My 65 did not have side view mirrors on the doors. I have purchased repop mirrors but need the proper dimensions to locate them. Could someone take some measurements of there mirrors in place? Thanks Vern


----------



## onetwomany (Apr 22, 2011)

Can anyone help me out on this one.? If you could just take a quick measurement from the front edge of your door to the most forward part of the base of the mirror. Thanks Vern


----------



## pontiac (Mar 6, 2011)

depends on the mirror type and bracket, remote or manual. Best to try them on your doors, held in place with painter's tape. Make sure that vent window can open completely with mirror in place. Since there was no factory installed pass. side mirror, if you add one, it will have to be trial and error. But all repo mirrors seen for pass can not be adjusted so one can use them when in drivers' seat and still get vent open. so just for looks, not practical.


----------



## onetwomany (Apr 22, 2011)

Just now checking in. Sorry I didnt make it clear, I'm planning on using manual type side mirrors. Thanks Pontiac.


----------



## blackplate65 (May 10, 2011)

can check mine tomorow and get back to u with measurement


----------



## onetwomany (Apr 22, 2011)

Great thanks. The mirrors I'm using are the repops available thru Ames.


----------



## blackplate65 (May 10, 2011)

i have 12.5 inches front edge of door to front edge of mounting surface good luck


----------



## onetwomany (Apr 22, 2011)

Great!

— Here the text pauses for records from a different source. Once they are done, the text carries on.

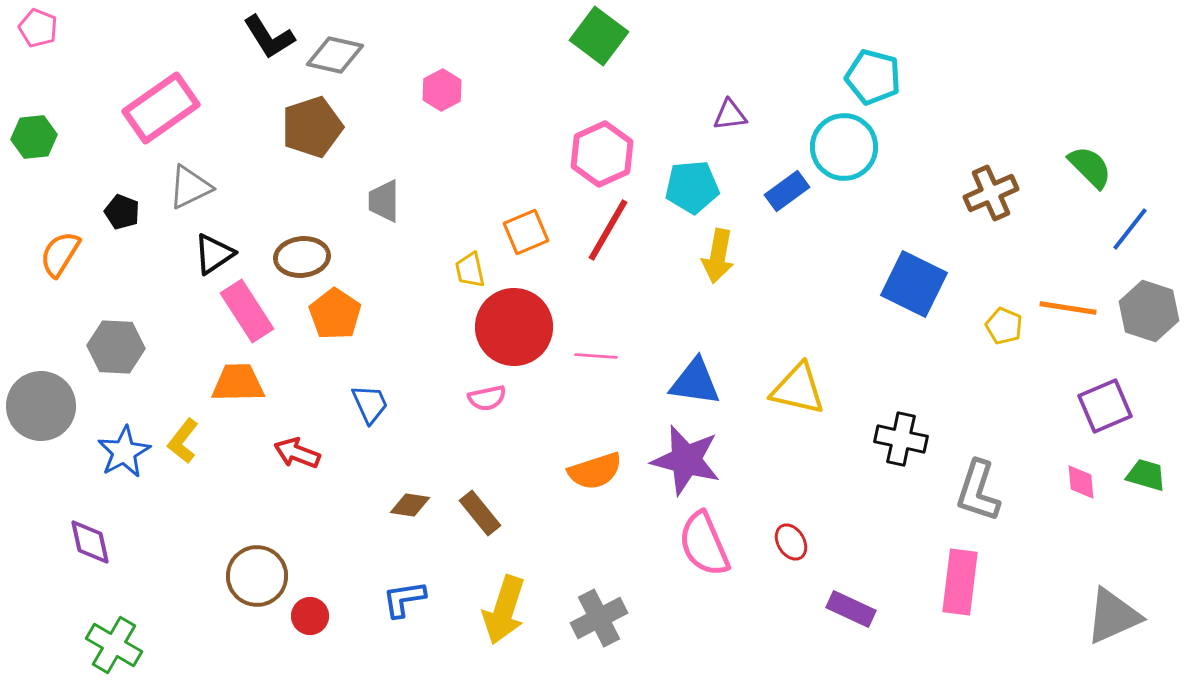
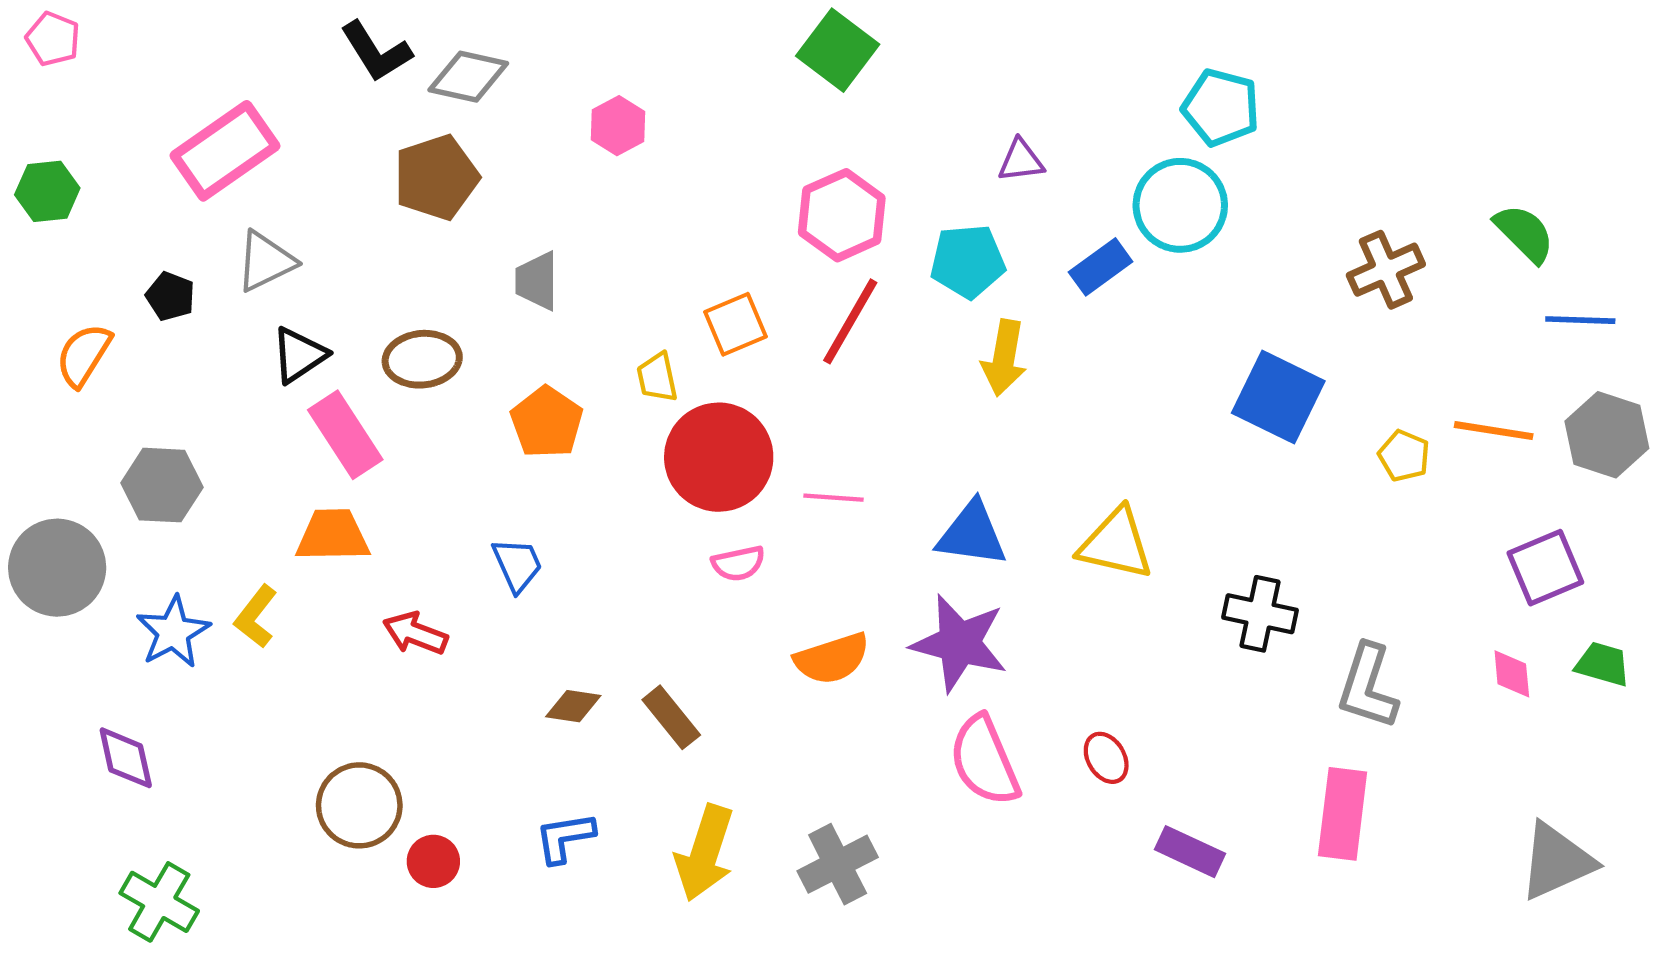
blue line: (1130, 229) -> (1580, 320), turned 54
orange pentagon: (335, 314) -> (547, 422), moved
pink semicircle: (487, 398) -> (738, 563), moved

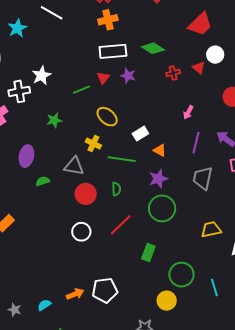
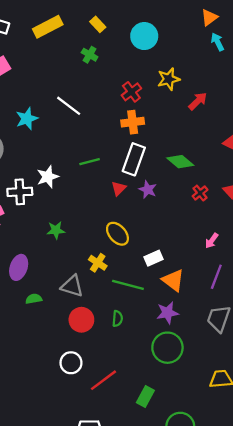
white rectangle: (113, 51) -> (134, 159), turned -72
red cross: (173, 73) -> (200, 193), turned -32
green line: (82, 90) -> (90, 162), moved
orange triangle: (160, 150) -> (173, 280), size x1.5
red line: (121, 225) -> (104, 380), moved

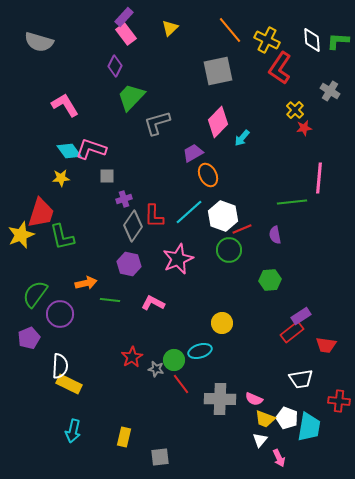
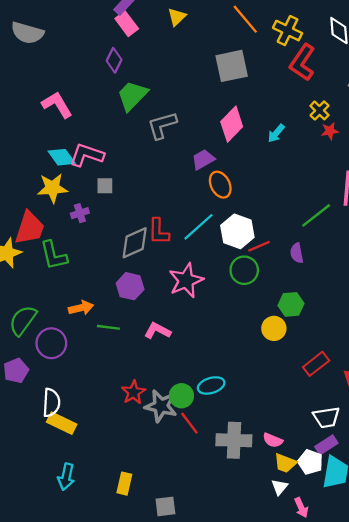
cyan arrow: (242, 138) -> (276, 133), moved
yellow star: (61, 178) -> (52, 188), size x1.5
purple cross: (124, 199) -> (80, 213), moved
green line: (292, 202) -> (316, 215), turned -32
gray diamond: (133, 226) -> (135, 243), turned 32
purple rectangle: (301, 316) -> (326, 445), moved
yellow circle: (222, 323) -> (274, 328), moved
gray star: (156, 369) -> (161, 406), size x1.8

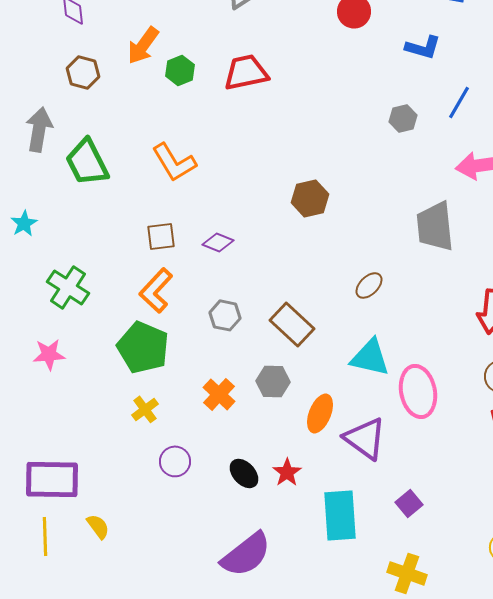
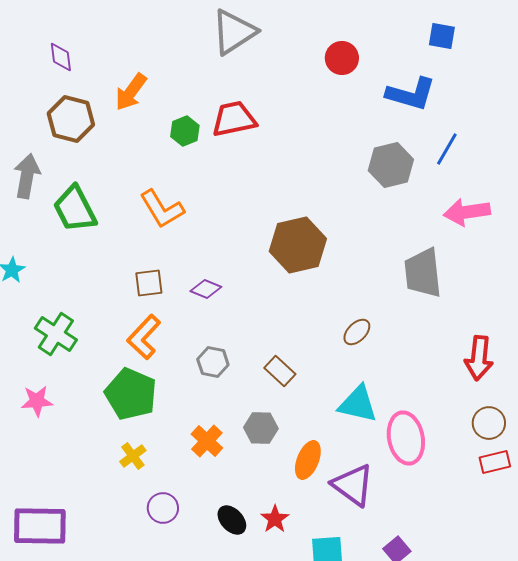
blue L-shape: (423, 47) -> (411, 94), size x1.4
green hexagon: (180, 70) -> (185, 131), moved
brown hexagon: (83, 72) -> (71, 119), size x1.4
gray hexagon: (403, 118) -> (391, 165), size x1.6
brown hexagon: (310, 198) -> (298, 245), size x1.5
brown rectangle: (292, 324) -> (280, 371), size x0.7

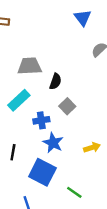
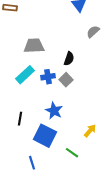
black semicircle: (55, 81) -> (69, 59), moved
blue cross: (41, 120) -> (48, 77), moved
yellow arrow: (92, 147) -> (90, 131), moved, turned -32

Thank you.


----------



## crustysack (Oct 5, 2008)

the passenger mirror has to be slightly fwd of the drivers side so it is functional, have someone hold it while you are seated in your car for the best angle (ask me how i know)


----------



## onetwomany (Apr 22, 2011)

OK- thanks crusty.


----------



## Eric Animal (Oct 28, 2007)

:agree passenger side mirror was OFTEN mounted by the dealership. It was mounted/positioned for driver visibility, not location.......E


----------



## Richard Boneske (Jul 29, 2008)

Looks like no one answered the OP's question. The attached picture shows the mirror mounting holes put in at the factory on my '64, which is the same as the '65 mirror location. Passenger side is the same. 

Drill two 1/8" holes---one exactly 4 3/16" from the front edge of the door, the second hole 6 3/16" from the front edge. For height, measure exactly 1" below the ridge at the edge of the beltline molding. 

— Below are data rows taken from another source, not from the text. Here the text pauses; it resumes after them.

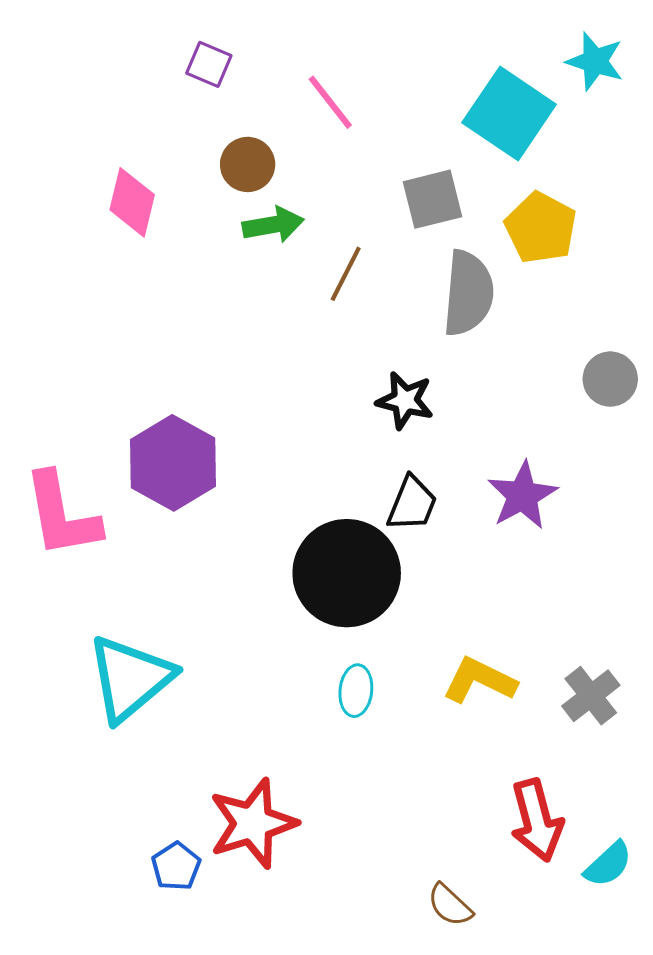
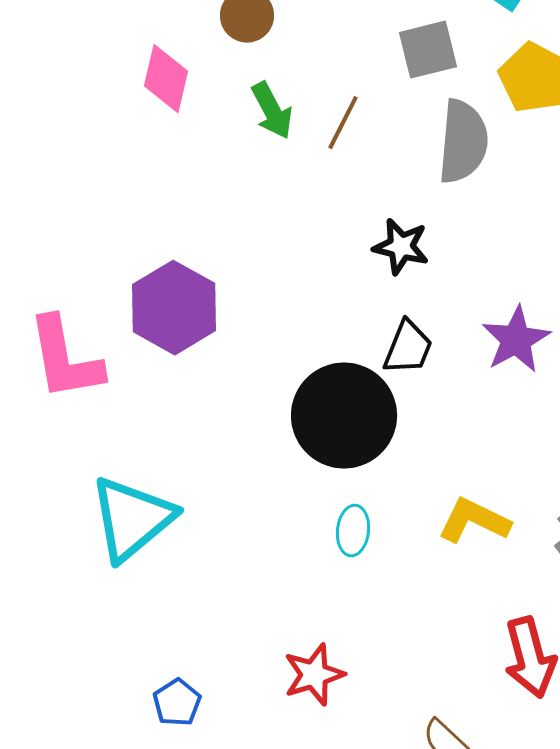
pink diamond: (132, 202) -> (166, 79), moved
green arrow: (273, 225) -> (272, 111), moved, turned 72
red star: (253, 823) -> (314, 675), moved, size x0.7

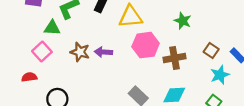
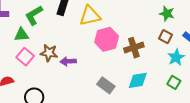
green star: (183, 21) -> (167, 14), moved
pink square: (42, 52) -> (25, 57), moved
purple arrow: (103, 52) -> (68, 61), moved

If you look at pictures of '65 GTO's on various sites, you'll see the really "correct" ones have the standard mirror positioned like this.


----------



## pontiac (Mar 6, 2011)

64 intermediates (tempest) had mirrors mounted on front fenders, not on doors.


----------



## blackplate65 (May 10, 2011)

Richard Boneske said:


> If you look at pictures of '65 GTO's on various sites, you'll see the really "correct" ones have the standard mirror positioned like this.


my car is unmolested and there is no other holes in the door built in fremont so maybe they located them differently at other plants ?


----------